→ Problem details:
Transcribe each record exactly. Include every one.

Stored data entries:
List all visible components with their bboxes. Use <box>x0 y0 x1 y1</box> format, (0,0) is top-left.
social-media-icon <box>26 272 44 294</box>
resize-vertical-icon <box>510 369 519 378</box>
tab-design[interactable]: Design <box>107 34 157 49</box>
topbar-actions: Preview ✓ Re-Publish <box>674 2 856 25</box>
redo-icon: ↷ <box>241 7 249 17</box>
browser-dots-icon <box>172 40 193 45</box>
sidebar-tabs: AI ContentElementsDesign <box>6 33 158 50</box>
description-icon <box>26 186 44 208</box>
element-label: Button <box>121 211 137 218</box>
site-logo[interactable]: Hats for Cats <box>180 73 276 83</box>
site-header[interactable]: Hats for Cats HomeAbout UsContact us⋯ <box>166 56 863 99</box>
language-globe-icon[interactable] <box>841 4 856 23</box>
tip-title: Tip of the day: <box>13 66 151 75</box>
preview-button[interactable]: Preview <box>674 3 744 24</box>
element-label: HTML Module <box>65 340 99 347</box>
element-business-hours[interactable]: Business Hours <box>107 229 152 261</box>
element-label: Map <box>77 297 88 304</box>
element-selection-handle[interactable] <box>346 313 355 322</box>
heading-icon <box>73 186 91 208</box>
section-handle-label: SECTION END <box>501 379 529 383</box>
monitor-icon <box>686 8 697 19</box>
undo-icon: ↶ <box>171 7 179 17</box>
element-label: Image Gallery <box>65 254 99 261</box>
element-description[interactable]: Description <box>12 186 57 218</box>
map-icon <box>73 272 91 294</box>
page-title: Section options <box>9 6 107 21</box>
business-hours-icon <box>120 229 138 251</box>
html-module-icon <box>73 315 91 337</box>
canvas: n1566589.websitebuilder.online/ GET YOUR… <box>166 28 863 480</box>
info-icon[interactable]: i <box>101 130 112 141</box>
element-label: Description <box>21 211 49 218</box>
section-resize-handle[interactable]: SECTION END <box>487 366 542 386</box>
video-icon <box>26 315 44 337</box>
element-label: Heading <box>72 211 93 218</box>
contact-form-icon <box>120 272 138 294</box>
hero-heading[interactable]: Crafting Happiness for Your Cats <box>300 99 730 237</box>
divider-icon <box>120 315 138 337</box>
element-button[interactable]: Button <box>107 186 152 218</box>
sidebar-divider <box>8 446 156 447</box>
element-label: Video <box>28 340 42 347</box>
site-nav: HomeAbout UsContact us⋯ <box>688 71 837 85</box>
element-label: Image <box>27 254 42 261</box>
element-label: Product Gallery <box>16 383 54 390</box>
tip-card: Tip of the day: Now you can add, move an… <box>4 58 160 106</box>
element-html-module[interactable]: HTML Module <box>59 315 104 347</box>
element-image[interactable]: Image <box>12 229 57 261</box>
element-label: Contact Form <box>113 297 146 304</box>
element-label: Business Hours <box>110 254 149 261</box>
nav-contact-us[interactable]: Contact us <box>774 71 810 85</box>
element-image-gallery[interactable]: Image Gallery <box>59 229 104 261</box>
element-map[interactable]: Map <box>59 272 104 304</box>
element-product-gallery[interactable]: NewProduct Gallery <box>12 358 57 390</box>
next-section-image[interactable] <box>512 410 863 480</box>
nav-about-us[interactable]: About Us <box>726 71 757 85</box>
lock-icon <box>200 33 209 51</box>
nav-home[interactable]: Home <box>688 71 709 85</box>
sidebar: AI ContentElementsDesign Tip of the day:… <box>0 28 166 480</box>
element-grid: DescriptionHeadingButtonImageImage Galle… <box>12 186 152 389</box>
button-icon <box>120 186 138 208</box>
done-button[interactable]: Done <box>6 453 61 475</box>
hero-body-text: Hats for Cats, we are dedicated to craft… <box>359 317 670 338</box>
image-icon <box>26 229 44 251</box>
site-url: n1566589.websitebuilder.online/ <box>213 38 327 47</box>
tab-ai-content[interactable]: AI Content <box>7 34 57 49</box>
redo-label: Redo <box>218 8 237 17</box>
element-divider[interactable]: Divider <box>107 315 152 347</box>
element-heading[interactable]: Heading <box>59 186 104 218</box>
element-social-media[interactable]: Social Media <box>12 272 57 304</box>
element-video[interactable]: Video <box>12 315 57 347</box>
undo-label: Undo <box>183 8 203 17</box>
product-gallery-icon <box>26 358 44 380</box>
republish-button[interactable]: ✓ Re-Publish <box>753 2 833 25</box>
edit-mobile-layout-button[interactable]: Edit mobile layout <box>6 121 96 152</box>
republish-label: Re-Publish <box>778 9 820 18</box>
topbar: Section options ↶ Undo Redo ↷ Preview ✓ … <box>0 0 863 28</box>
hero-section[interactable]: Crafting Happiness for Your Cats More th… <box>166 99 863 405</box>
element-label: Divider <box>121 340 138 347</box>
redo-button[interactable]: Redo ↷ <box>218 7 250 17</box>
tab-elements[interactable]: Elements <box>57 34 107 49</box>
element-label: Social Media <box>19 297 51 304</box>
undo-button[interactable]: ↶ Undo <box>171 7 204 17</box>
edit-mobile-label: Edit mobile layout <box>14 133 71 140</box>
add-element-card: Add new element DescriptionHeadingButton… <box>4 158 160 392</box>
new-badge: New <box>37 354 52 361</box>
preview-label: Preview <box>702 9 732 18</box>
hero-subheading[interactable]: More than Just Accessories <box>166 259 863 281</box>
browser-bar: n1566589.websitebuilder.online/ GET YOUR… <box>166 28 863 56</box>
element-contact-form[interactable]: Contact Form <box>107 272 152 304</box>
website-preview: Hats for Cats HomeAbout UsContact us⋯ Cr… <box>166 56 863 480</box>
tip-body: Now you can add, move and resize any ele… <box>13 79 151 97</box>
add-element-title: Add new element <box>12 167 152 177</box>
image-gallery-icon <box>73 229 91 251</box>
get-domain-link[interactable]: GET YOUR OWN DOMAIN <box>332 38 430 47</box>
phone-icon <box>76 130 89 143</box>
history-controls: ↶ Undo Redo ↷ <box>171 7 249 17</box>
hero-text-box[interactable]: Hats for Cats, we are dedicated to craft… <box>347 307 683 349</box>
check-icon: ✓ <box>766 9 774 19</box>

→ Solution:
List all visible components with their bboxes. Use <box>x0 y0 x1 y1</box> format, (0,0) is top-left.
social-media-icon <box>26 272 44 294</box>
resize-vertical-icon <box>510 369 519 378</box>
tab-design[interactable]: Design <box>107 34 157 49</box>
topbar-actions: Preview ✓ Re-Publish <box>674 2 856 25</box>
redo-icon: ↷ <box>241 7 249 17</box>
browser-dots-icon <box>172 40 193 45</box>
sidebar-tabs: AI ContentElementsDesign <box>6 33 158 50</box>
description-icon <box>26 186 44 208</box>
element-label: Button <box>121 211 137 218</box>
site-logo[interactable]: Hats for Cats <box>180 73 276 83</box>
site-header[interactable]: Hats for Cats HomeAbout UsContact us⋯ <box>166 56 863 99</box>
language-globe-icon[interactable] <box>841 4 856 23</box>
tip-title: Tip of the day: <box>13 66 151 75</box>
preview-button[interactable]: Preview <box>674 3 744 24</box>
element-label: HTML Module <box>65 340 99 347</box>
element-business-hours[interactable]: Business Hours <box>107 229 152 261</box>
element-label: Map <box>77 297 88 304</box>
element-selection-handle[interactable] <box>346 313 355 322</box>
heading-icon <box>73 186 91 208</box>
section-handle-label: SECTION END <box>501 379 529 383</box>
monitor-icon <box>686 8 697 19</box>
undo-icon: ↶ <box>171 7 179 17</box>
element-label: Image Gallery <box>65 254 99 261</box>
element-description[interactable]: Description <box>12 186 57 218</box>
map-icon <box>73 272 91 294</box>
page-title: Section options <box>9 6 107 21</box>
business-hours-icon <box>120 229 138 251</box>
html-module-icon <box>73 315 91 337</box>
canvas: n1566589.websitebuilder.online/ GET YOUR… <box>166 28 863 480</box>
info-icon[interactable]: i <box>101 130 112 141</box>
element-label: Description <box>21 211 49 218</box>
section-resize-handle[interactable]: SECTION END <box>487 366 542 386</box>
video-icon <box>26 315 44 337</box>
element-label: Heading <box>72 211 93 218</box>
contact-form-icon <box>120 272 138 294</box>
hero-heading[interactable]: Crafting Happiness for Your Cats <box>300 99 730 237</box>
divider-icon <box>120 315 138 337</box>
element-button[interactable]: Button <box>107 186 152 218</box>
sidebar-divider <box>8 446 156 447</box>
element-label: Video <box>28 340 42 347</box>
site-nav: HomeAbout UsContact us⋯ <box>688 71 837 85</box>
element-label: Image <box>27 254 42 261</box>
element-label: Product Gallery <box>16 383 54 390</box>
tip-card: Tip of the day: Now you can add, move an… <box>4 58 160 106</box>
element-html-module[interactable]: HTML Module <box>59 315 104 347</box>
element-image[interactable]: Image <box>12 229 57 261</box>
element-label: Contact Form <box>113 297 146 304</box>
element-label: Business Hours <box>110 254 149 261</box>
nav-contact-us[interactable]: Contact us <box>774 71 810 85</box>
element-image-gallery[interactable]: Image Gallery <box>59 229 104 261</box>
element-map[interactable]: Map <box>59 272 104 304</box>
element-product-gallery[interactable]: NewProduct Gallery <box>12 358 57 390</box>
next-section-image[interactable] <box>512 410 863 480</box>
nav-about-us[interactable]: About Us <box>726 71 757 85</box>
lock-icon <box>200 33 209 51</box>
nav-home[interactable]: Home <box>688 71 709 85</box>
sidebar: AI ContentElementsDesign Tip of the day:… <box>0 28 166 480</box>
element-grid: DescriptionHeadingButtonImageImage Galle… <box>12 186 152 389</box>
button-icon <box>120 186 138 208</box>
done-button[interactable]: Done <box>6 453 61 475</box>
hero-body-text: Hats for Cats, we are dedicated to craft… <box>359 317 670 338</box>
image-icon <box>26 229 44 251</box>
site-url: n1566589.websitebuilder.online/ <box>213 38 327 47</box>
tab-ai-content[interactable]: AI Content <box>7 34 57 49</box>
redo-label: Redo <box>218 8 237 17</box>
element-divider[interactable]: Divider <box>107 315 152 347</box>
element-heading[interactable]: Heading <box>59 186 104 218</box>
element-social-media[interactable]: Social Media <box>12 272 57 304</box>
element-video[interactable]: Video <box>12 315 57 347</box>
undo-label: Undo <box>183 8 203 17</box>
product-gallery-icon <box>26 358 44 380</box>
republish-button[interactable]: ✓ Re-Publish <box>753 2 833 25</box>
edit-mobile-layout-button[interactable]: Edit mobile layout <box>6 121 96 152</box>
republish-label: Re-Publish <box>778 9 820 18</box>
topbar: Section options ↶ Undo Redo ↷ Preview ✓ … <box>0 0 863 28</box>
hero-section[interactable]: Crafting Happiness for Your Cats More th… <box>166 99 863 405</box>
element-label: Divider <box>121 340 138 347</box>
redo-button[interactable]: Redo ↷ <box>218 7 250 17</box>
tab-elements[interactable]: Elements <box>57 34 107 49</box>
element-label: Social Media <box>19 297 51 304</box>
undo-button[interactable]: ↶ Undo <box>171 7 204 17</box>
edit-mobile-label: Edit mobile layout <box>14 133 71 140</box>
add-element-card: Add new element DescriptionHeadingButton… <box>4 158 160 392</box>
new-badge: New <box>37 354 52 361</box>
preview-label: Preview <box>702 9 732 18</box>
hero-subheading[interactable]: More than Just Accessories <box>166 259 863 281</box>
browser-bar: n1566589.websitebuilder.online/ GET YOUR… <box>166 28 863 56</box>
element-contact-form[interactable]: Contact Form <box>107 272 152 304</box>
website-preview: Hats for Cats HomeAbout UsContact us⋯ Cr… <box>166 56 863 480</box>
tip-body: Now you can add, move and resize any ele… <box>13 79 151 97</box>
add-element-title: Add new element <box>12 167 152 177</box>
image-gallery-icon <box>73 229 91 251</box>
get-domain-link[interactable]: GET YOUR OWN DOMAIN <box>332 38 430 47</box>
phone-icon <box>76 130 89 143</box>
history-controls: ↶ Undo Redo ↷ <box>171 7 249 17</box>
hero-text-box[interactable]: Hats for Cats, we are dedicated to craft… <box>347 307 683 349</box>
check-icon: ✓ <box>766 9 774 19</box>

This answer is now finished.